Denn gerade im gewerblichen Personenbeförderungsverkehr sind die Fahrgäste in besonderem Maße dem Führer des Fahrzeugs ausgeliefert und müssen darauf vertrauen, dass seine persönliche Zuverlässigkeit keinerlei Zweifeln begegnet.

Hinsichtlich der im Rahmen der Beantwortung der Frage nach der besonderen Verantwortung bei der Fahrgastbeförderung zu erstellenden Prognose können auch aus dem bisherigen Verhalten des Betroffenen nachteilige Folgerungen für die Zukunft gezogen werden. Insbesondere strafrechtliche Verfehlungen lassen sich je nach Einzelfall als Indiz dafür werten, dass es der öffentlichen Sicherheit und Ordnung abträglich ist, den Bewerber zur Fahrgastbeförderung zuzulassen.

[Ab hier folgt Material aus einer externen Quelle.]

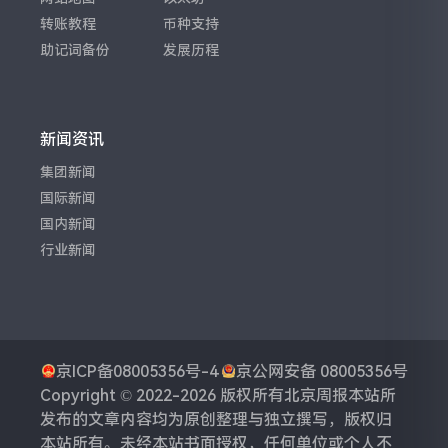
转账教程
币种支持
助记词备份
发展历程
新闻资讯
集团新闻
国际新闻
国内新闻
行业新闻
京ICP备08005356号-4
京公网安备 08005356号
Copyright © 2022-2026 版权所有
北京周报
本站所
发布的文章内容均为原创整理与独立撰写，版权归
本站所有。未经本站书面授权，任何单位或个人不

Auch Straftaten nichtverkehrsrechtlicher Art können in diesem Zusammenhang bedeutsam sein, wenn diese für die Beantwortung der Frage, ob der Antragsteller sich des Vertrauens, er werde die Beförderung von Fahrgästen ordentlich ausführen, würdig zeigt oder nicht, Relevanz aufweisen (BVerwG v. 19.3.1986, NJW 1986, 2779; OVG Saarl. v. 22.6.2004, Az.: 1 W 23/04; VGH Baden-Württemberg a.a.O.; VG München vom 4.1.2007, Az.: M 6a E 06.4693).
Zwar muss die Zuverlässigkeit jeweils im Bezug auf die Tätigkeit gesehen werden, für die die Erlaubnis bzw. Verlängerung begehrt wird.

Jedoch ist es nicht erforderlich, dass der Bewerber die ihm vorgehaltenen Zuwiderhandlungen in Ausübung dieser Tätigkeit begangen hat. Es reicht aus, wenn Art und Weise der Tatausführung sowie ggf. die Häufigkeit begangener Straftaten Charaktereigenschaften erkennen lassen, die sich im Falle der Personenbeförderung mit Kraftfahrzeugen zum Schaden der Fahrgäste auswirken können. Entscheidend ist, ob das vergangene Fehlverhalten Symptom für eine Gesinnung oder Lebenseinstellung ist, die - maßgeblich gegenüber potenziellen Fahrgästen - eine ordnungsgemäße Betätigung im Rahmen der Beförderung von Fahrgästen nicht erwarten lässt (VGH Baden-Württemberg a.a.O.; VG Aachen a.a.O.).